How long have you owned your '90 while it was equipped with the CPS currently installed?

Do you have any idea how old is the CPS?

If the answers are "10+ years" or "no" then you will not be wasting money by changing the CPS.

You can gain insight into its status by examining the sender-side harness plug. It should be retained in a bracket on the front-side of the throttle cable pulley console. Use an inspection mirror and look for cracks in the connector housing. If you see cracking/disintegration in the sender-side connector housing or the sender-side conductor insulation then the CPS is due for replacement.

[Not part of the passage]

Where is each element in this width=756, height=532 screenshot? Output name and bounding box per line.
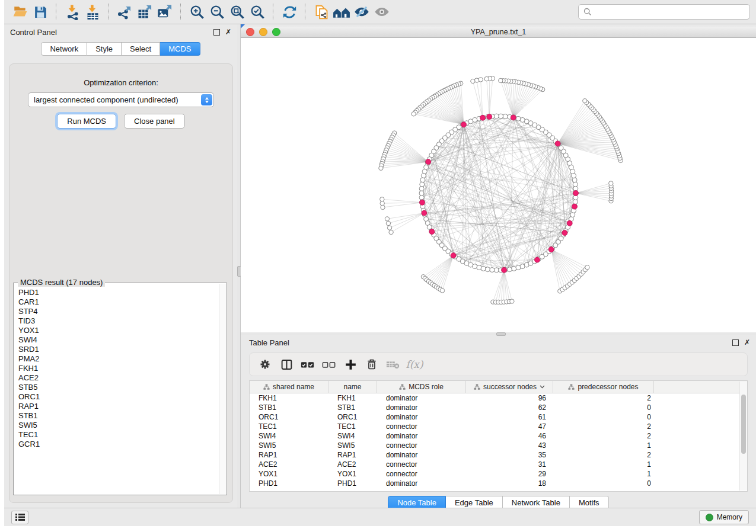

If your CPS connector isn't in the bracket on the pulley console then it has likely been replaced at least once. And inspection for cracking is easier.

The CPS signal is very noisy. The conductors for the signal must be well insulated from electrical noise. If they are not the EZK will not be able to compute an accurate engine speed. That will cause incorrect fueling and spark timing. In the worse case - where the signal is intermittent - the EZK can "decide" that the engine isn't turning and turn-off the fuel pump relay. The result is that the motor stops exactly as if you'd turned the key off.

One diagnostic you can run on the CPS is to wrap a ~16" length of mechanic's wire (I use brass safety wire) around the sender-side lead near the plug connection. Leave enough wire "sticking out" so that you can tug on the lead while the engine is running. If with the engine running, you can detect a change in idle (or the engine dies) when you push/pull/wiggle the wire then you know you have a CPS signal problem for sure.